Hi all,

This is one question origining from PR61837, which shows that doloop
pass could introduce some loop invariants against its outer loop when
doloop performs and prepares the iteration count for hardware
count register assignment. 

Even with Xionghu's simplification patch
https://gcc.gnu.org/pipermail/gcc-patches/2020-April/543887.html,
we still have one zero extension un-hoisted, and possibly much
more if we don't have any chances to simplify it.

The current related pass pipeline is:

    NEXT_PASS (pass_rtl_loop_init);
    NEXT_PASS (pass_rtl_move_loop_invariants);
    NEXT_PASS (pass_rtl_unroll_loops);
    NEXT_PASS (pass_rtl_doloop);
    NEXT_PASS (pass_rtl_loop_done);

* How about tweaking pass order?

  1. move pass_rtl_move_loop_invariants after pass_rtl_doloop?

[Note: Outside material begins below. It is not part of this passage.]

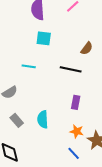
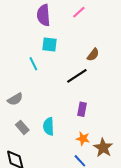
cyan line: (29, 66) -> (33, 64), moved, turned 56
black line: (71, 69) -> (77, 76), turned -45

    I don't know the historical reason on this order, but one no-go
    reason may be that it can impact following unroll, which is
    sensitive to #insn.  Hoisting can probably reduce loop body #insn,
    easy to break existing things without it there?

  2. move pass_rtl_doloop before pass_rtl_move_loop_invariants?

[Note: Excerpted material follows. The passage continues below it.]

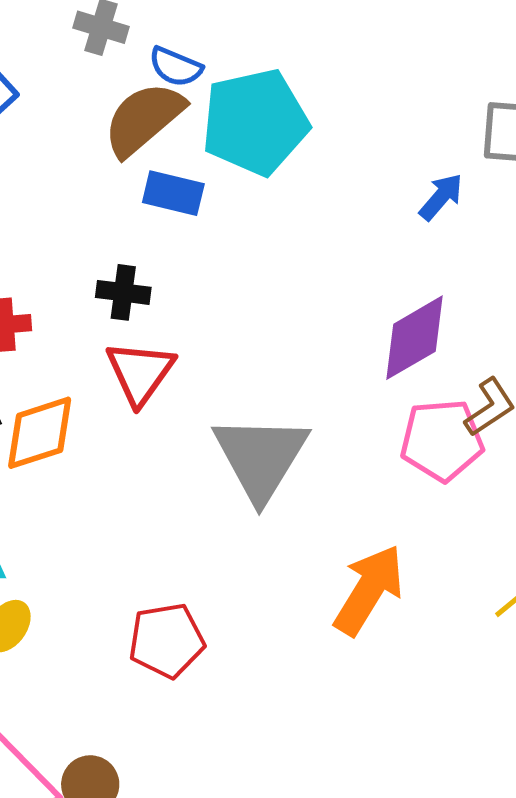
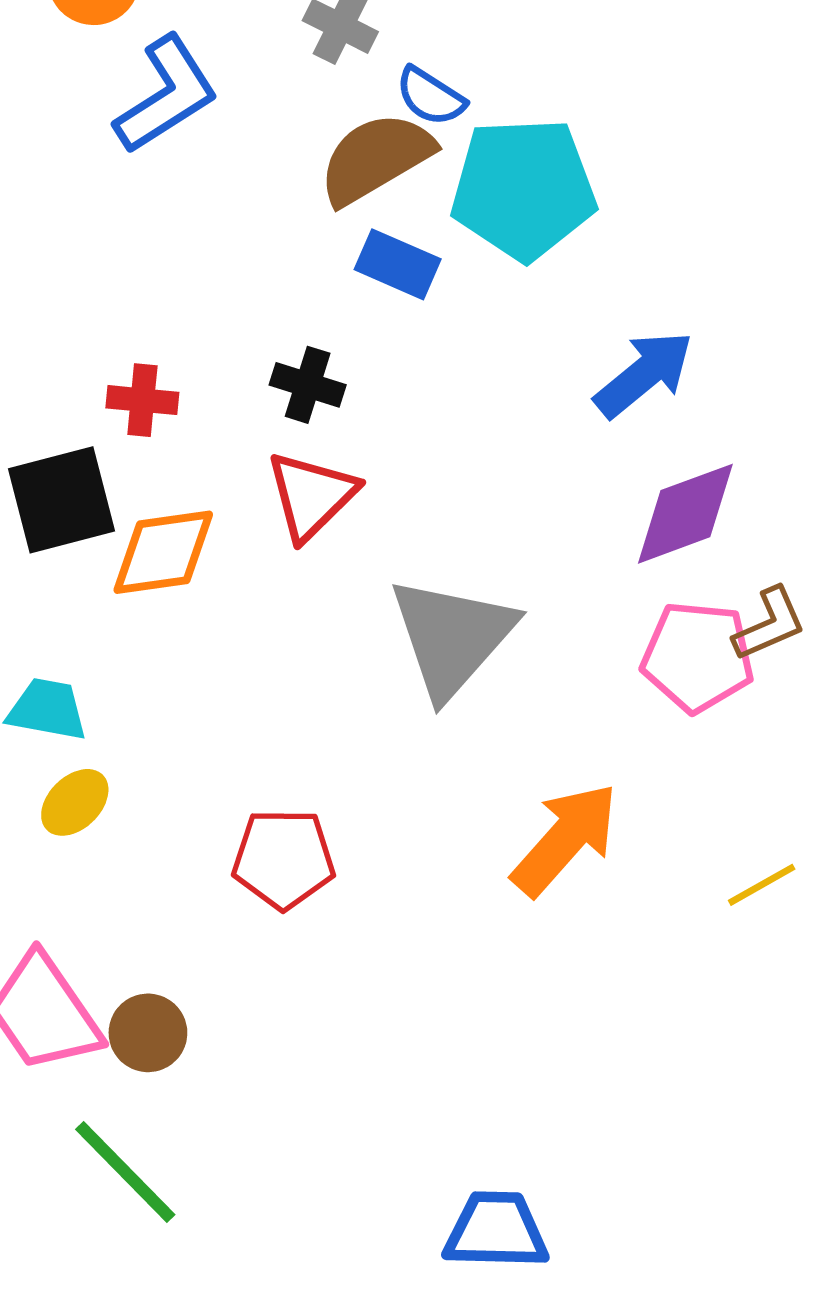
blue arrow: (441, 197) -> (644, 374), moved, size x1.5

    It looks impractical, pass_rtl_unroll_loops can update the loop
    niter which is required by doloop preparation, predicting the value
    correctly sounds impossible.

* rerun hoisting pass?

  3. run pass_rtl_move_loop_invariants again after pass_rtl_doloop?
    
    It looks practical? But currently on Power it can't hoist all the
    invariants, it's caused that the pseudo used for count register which
    isn't taken as "invariant" by pass_rtl_move_loop_invariants, since
    we still leave the doloop end pattern inside the loop, for example:
      
      67: r143:SI=r119:DI#0-0x1           
      68: r142:DI=zero_extend(r143:SI)
      69: r141:DI=r142:DI+0x1            // count
      ...
      66: {pc={(r141:DI!=0x1)?L64:pc};r141:DI=r141:DI-0x1;
           clobber scratch;clobber scratch;}   // doloop_end

    though the doloop_end will be eliminated on Power eventually,
    
    I noticed that there is one hook doloop_begin, which looks to help
    ports to introduce loop count pseudo.  By supporting this for rs6000, 
    I can obtain the insns what I expected on Power.

        Original:
           12: NOTE_INSN_BASIC_BLOCK 4
           67: %9:SI=%5:SI-0x1           // invariant
           14: %8:DI=%4:DI-0x1
           68: %9:DI=zero_extend(%9:SI)  // invariant
           15: %10:DI=%3:DI
           69: %9:DI=%9:DI+0x1           // invariant
           82: ctr:DI=%9:DI
              REG_DEAD %9:DI

        With rerun hoisting:

           12: NOTE_INSN_BASIC_BLOCK 4
           69: %8:DI=%5:DI+0x1          // invariant
           14: %10:DI=%4:DI-0x1
           84: ctr:DI=%8:DI
              REG_DEAD %8:DI
           15: %9:DI=%3:DI

        With rerun hoisting + doloop_begin:

           12: NOTE_INSN_BASIC_BLOCK 4
           70: ctr:DI=%5:DI
           14: %10:DI=%4:DI-0x1
           15: %9:DI=%3:DI

    But I still had the concern that I'm not sure the current hoisting pass
    will consider register pressure, if the niter related invariants
    have some derived uses inside the loop, probably creating more 
    register pressure here.

Attached is the initial patch for this naive proposal, I'd like to post it
first to see whether it's reasonable to proceed.  If it's reasonable, one
thing to be improved can be to guard it for only the related outer loops
of which doloop perform succesfully on to save compilation time.

Welcome any comments!

BR,
Kewen
diff --git a/gcc/config/rs6000/rs6000.md b/gcc/config/rs6000/rs6000.md
index 11ab74589b4..07340455348 100644
--- a/gcc/config/rs6000/rs6000.md
+++ b/gcc/config/rs6000/rs6000.md
@@ -12658,6 +12658,20 @@
   return "ori %0,%0,0";
 })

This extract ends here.